Su casa, su saber y su cariño fueron siempre un brazo tendido para compañeras, amigos y jóvenes universitarios. Muchas personalidades académicas en el ámbito de la educación intercultural y de la historia del movimiento indígena, le deben a las conversaciones con Graciela, páginas enteras de sabiduría.

Al lado de Pablo Tattay, compañero de su camino y padre de sus hijos, levantaron una familia extendida que comenzaba y terminaba en el CRIC. Libia y Pablo, sus amados hijos, heredaron de ambos la tenacidad y la pasión por las luchas de los pueblos originarios.

Aunque Graciela no era una mujer caucana de nacimiento, conocía como nadie cada terruño de este departamento. Hizo durante toda su vida una gran travesía acompañando y sembrando educación comunitaria en el marco de la recuperación de las tierras de resguardo y el fortalecimiento de los cabildos.  La germinación de este proceso fue dando con el paso de los años, retoños en muchas geografías de la nación. Por eso el duelo que enfrentamos con su muerte es nacional y continental.
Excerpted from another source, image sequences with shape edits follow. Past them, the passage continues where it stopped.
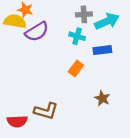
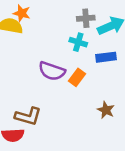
purple semicircle: (37, 32) -> (52, 71), moved, turned 50
brown L-shape: (46, 111) -> (28, 116), moved

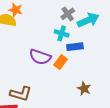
gray cross: (86, 18) -> (68, 14), turned -32
blue rectangle: (106, 57) -> (75, 47), moved

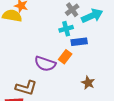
cyan cross: (62, 33) -> (66, 29), turned -32
purple semicircle: (40, 57) -> (45, 64), moved

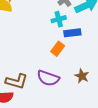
purple semicircle: (45, 64) -> (48, 78), moved

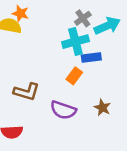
cyan cross: (59, 19) -> (75, 42), size x1.5
brown L-shape: (17, 81) -> (27, 92), moved

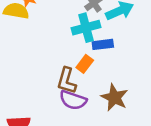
brown L-shape: (27, 92) -> (67, 81), moved, turned 90
brown star: (102, 108) -> (114, 97), size x1.5

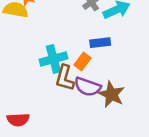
cyan cross: (86, 28) -> (53, 59), moved
purple semicircle: (73, 100) -> (88, 87), moved

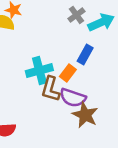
blue rectangle: (100, 43) -> (85, 54), turned -54
brown star: (112, 94) -> (85, 115), moved

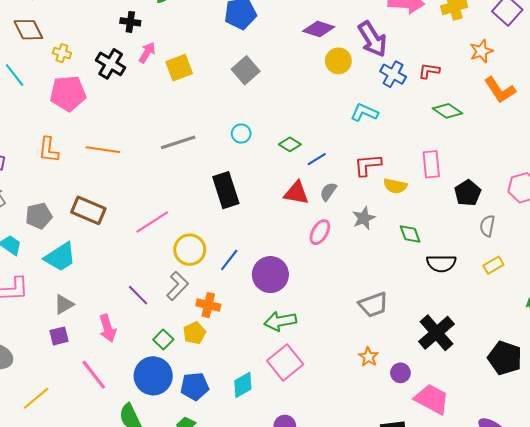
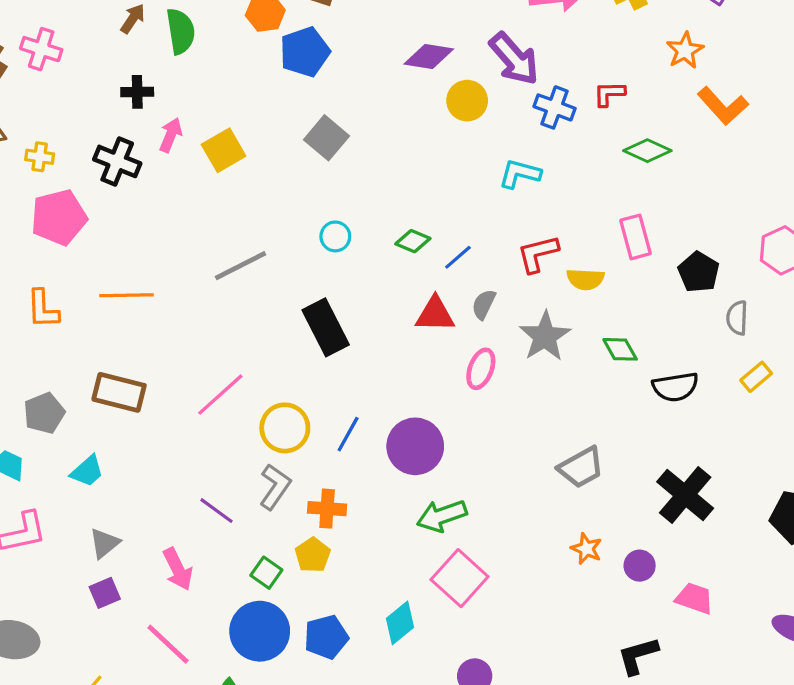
gray star: (364, 218) -> (545, 336), size x1.4
cyan trapezoid: (60, 257) -> (87, 471), size x0.7
pink trapezoid: (432, 399) -> (694, 598), size x0.7

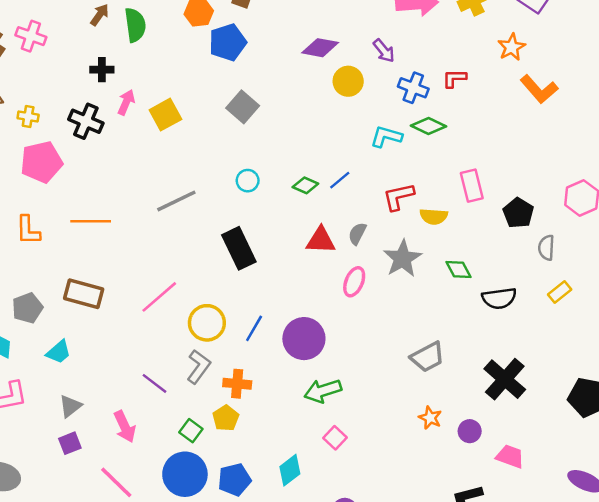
purple arrow: (514, 59) -> (384, 51), size x0.6
green diamond: (647, 151) -> (428, 126), moved
blue line: (458, 257) -> (340, 180), moved
pink square: (460, 578) -> (335, 438), size x0.6

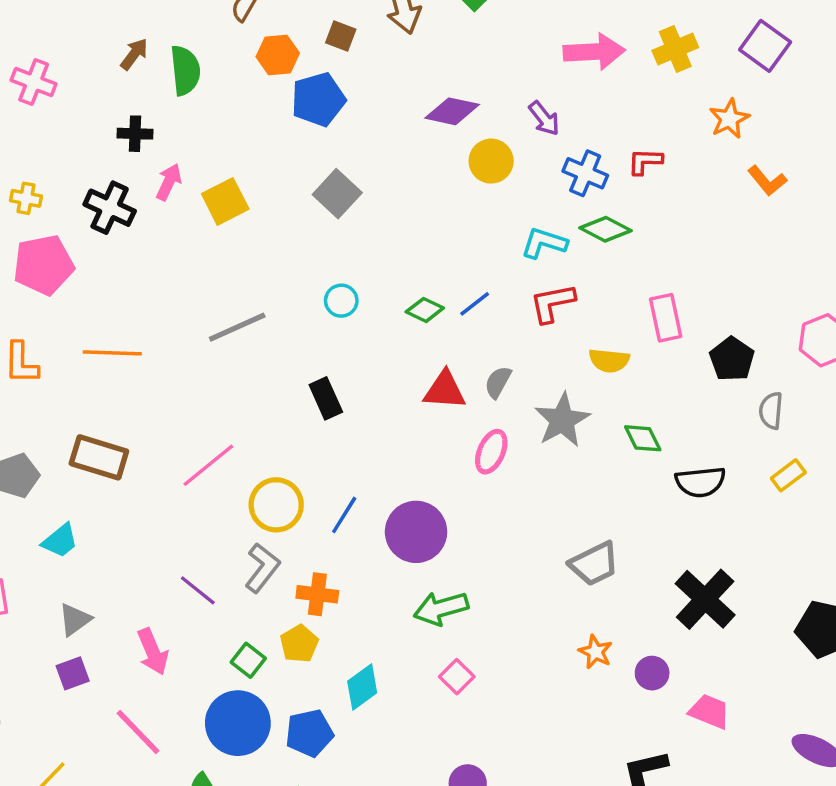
orange L-shape: (539, 89) -> (767, 181), size x0.7
red L-shape: (398, 197) -> (552, 303), moved
black rectangle: (239, 248) -> (326, 398), size x0.7
cyan diamond: (290, 470) -> (362, 687), moved

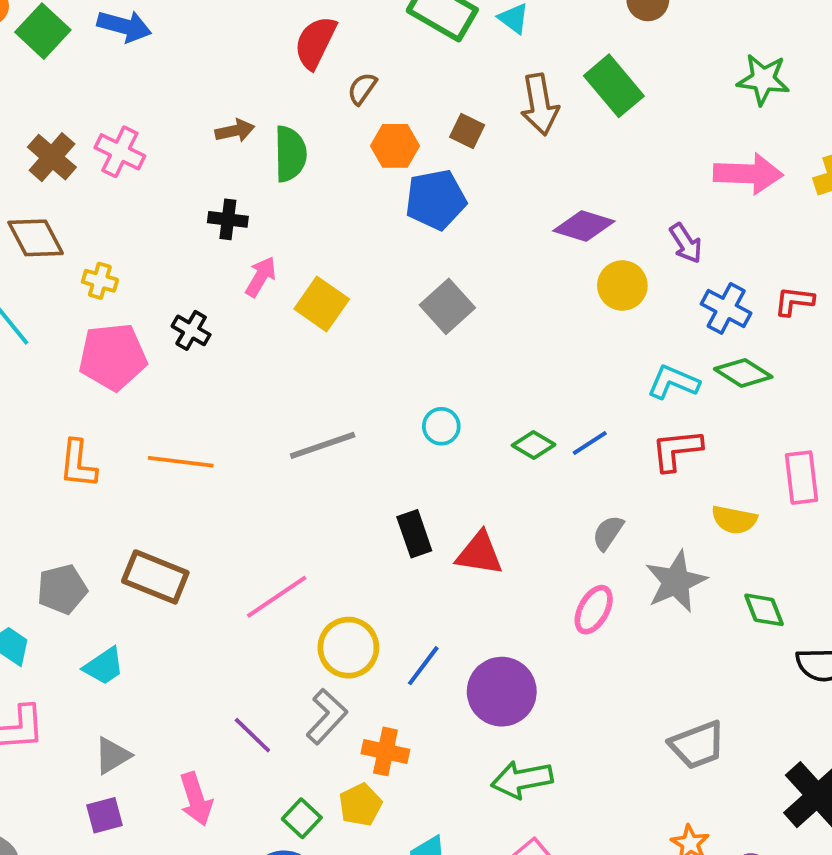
brown arrow: (134, 54) -> (235, 131), turned 36
yellow square: (225, 201) -> (322, 304), turned -33
black cross: (110, 208) -> (191, 330), moved, size x0.7
red triangle: (445, 390) -> (479, 553), moved

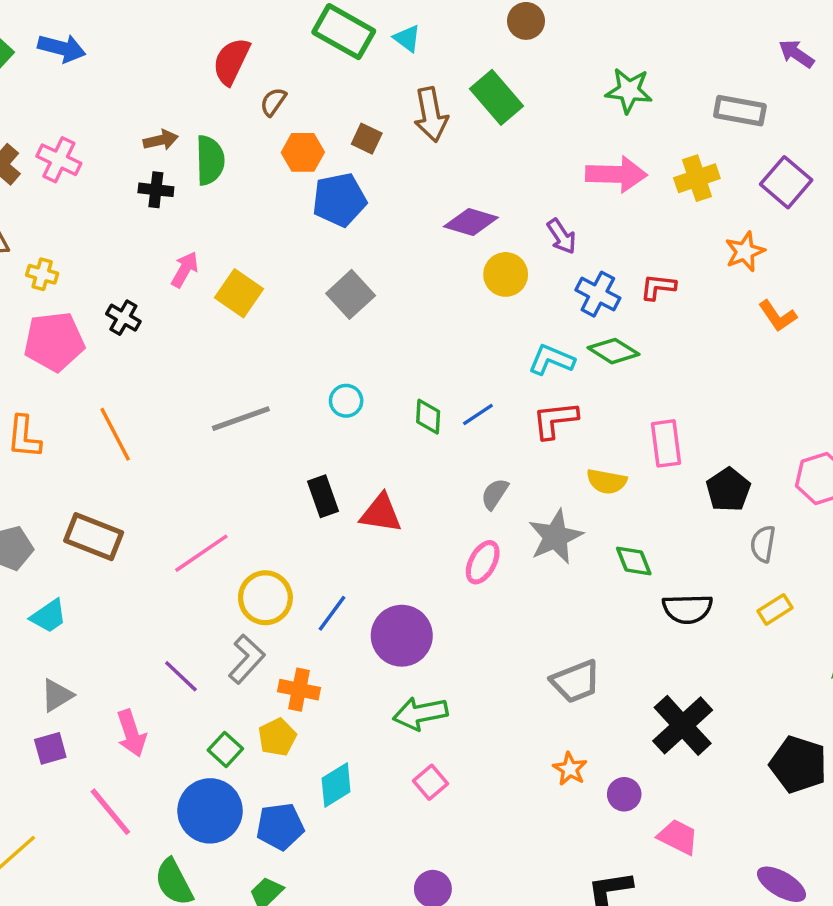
black cross: (228, 219) -> (156, 190), moved
green diamond: (534, 445) -> (428, 417), turned 63
orange line: (181, 462) -> (115, 434), turned 56

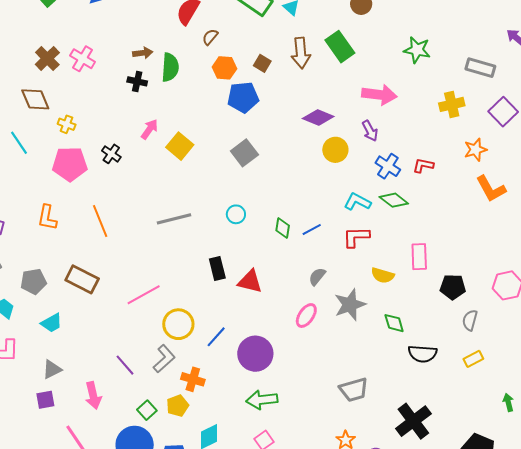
pink arrow: (616, 174) -> (379, 95), moved
orange L-shape: (777, 316) -> (491, 189), size x1.4
black pentagon: (728, 490) -> (453, 287), turned 30

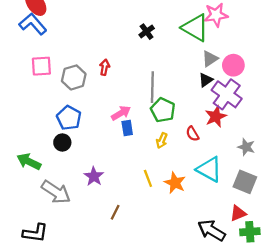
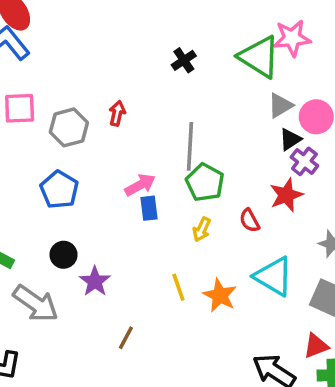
black triangle: (206, 80) -> (290, 139), moved
purple cross: (227, 94) -> (304, 161), size x0.6
black circle: (62, 142) -> (64, 255), moved

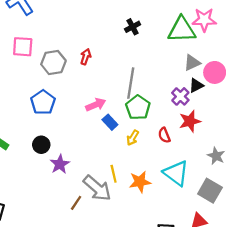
green triangle: (259, 57) -> (182, 30), turned -40
purple cross: (304, 161) -> (180, 96), moved
blue rectangle: (149, 208) -> (110, 122), moved, turned -42
orange star: (220, 295) -> (140, 182), turned 30
gray arrow: (36, 303) -> (97, 188), moved

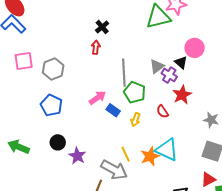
black cross: (133, 27) -> (102, 27), moved
red arrow: (86, 57) -> (96, 47), moved
gray triangle: (192, 63) -> (157, 66), moved
black triangle: (196, 85) -> (181, 63), turned -40
cyan triangle: (176, 173) -> (167, 150), moved

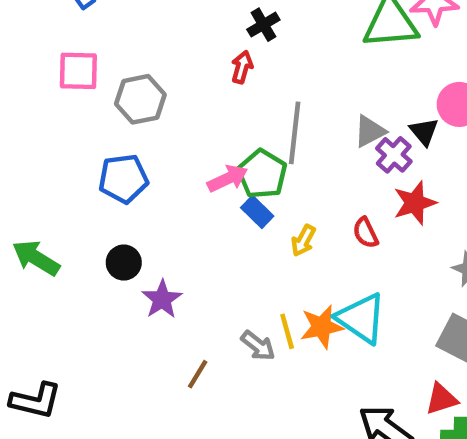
green pentagon: (135, 92) -> (262, 174), moved
blue pentagon: (51, 105) -> (123, 179), turned 30
yellow line: (126, 154) -> (287, 331), moved
gray arrow: (114, 170) -> (258, 346), moved, size x0.6

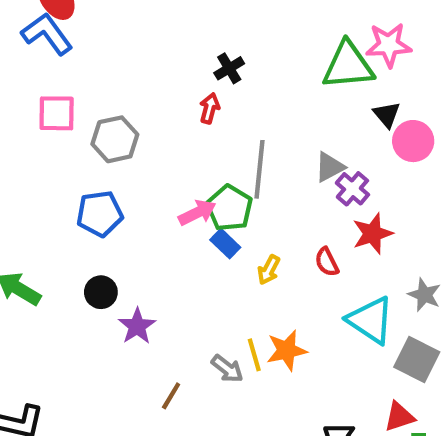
black triangle: (424, 132) -> (387, 115), moved
cyan triangle: (361, 318) -> (371, 320), moved

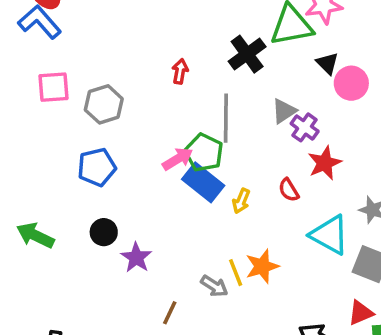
black cross: (229, 68) -> (247, 54), moved, size x1.5
blue rectangle: (225, 244) -> (203, 182), size x1.6

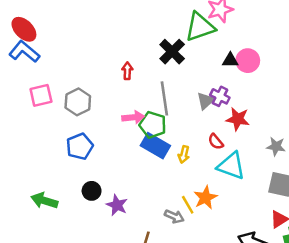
black triangle: (327, 63) -> (230, 60), moved, turned -35
gray triangle: (284, 111) -> (206, 101), moved
pink arrow: (178, 159) -> (133, 117), moved, turned 35
red star: (325, 163) -> (238, 119), turned -30
cyan triangle: (330, 235) -> (231, 166), moved

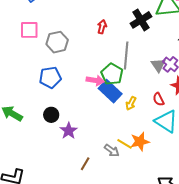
gray triangle: (206, 101) -> (158, 65), turned -35
pink arrow: (133, 117) -> (95, 80), moved
yellow line: (188, 205) -> (124, 144), turned -42

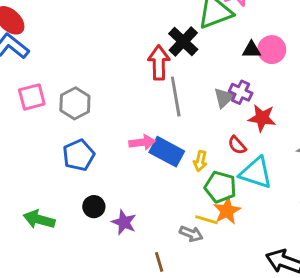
red arrow: (102, 27) -> (159, 63), moved, size x1.6
gray triangle: (158, 65) -> (224, 98), turned 35
green pentagon: (112, 74) -> (220, 187), moved
brown line: (85, 164) -> (159, 262), turned -32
Siempre tuvo un instante para escuchar, una risa para analizar las situaciones más dilemáticas y una increíble inteligencia para conversar con el estado y sus funcionarios de turno.  Nos enseñó con su ejemplo, el valor de la praxis y las limitaciones de los títulos universitarios y el exceso de teoría.

En abril de 2019 en el marco del VIII Encuentro Internacional de Historia Oral realizado en Bogotá, hizo una intervención emblemática, que nos recordó las luchas que libraron cientos de miles de docentes y líderes para lograr el derecho a educarse de manera intercultural, comunitaria y autónoma, e insistió en “la urgencia de llevar estas historias a las escuelas colombianas, para que las nuevas generaciones reconocieran estos ideales de justicia y pudieran sentir orgullo y admiración”.

Su legado es inconmensurable, tanto en el ámbito de las ideas, como en el de las acciones, pues trascendió la manera como tradicionalmente concebimos en Colombia la pedagogía, la escuela y el maestro.  Su increíble capacidad reflexiva y su infatigable labor como investigadora, le sirvieron para poner en diálogo la educación popular de Paulo Freire y las concepciones educativas de las culturas Nasa y Misak fundamentalmente.

El país académico y el país político de la “educación” debe reconocer en Graciela Bolaños una intelectual sobresaliente, cuyos aportes aun no son visibles en su verdadera profundidad e impacto.  

La joven normalista de Potosí se convirtió en maestra de un movimiento y activista de una causa educativa y cultural latinoamericana.   

Más de un trabajo de tesis de pregrado, maestría y doctorado lleva su nombre impreso en las páginas de agradecimiento, en citas textuales de entrevistas y en las referencias bibliográficas. Porque así era Graciela, generosa, aguda e incansable intelectual de este sur.

¡Te vamos a extrañar mucho querida maestra!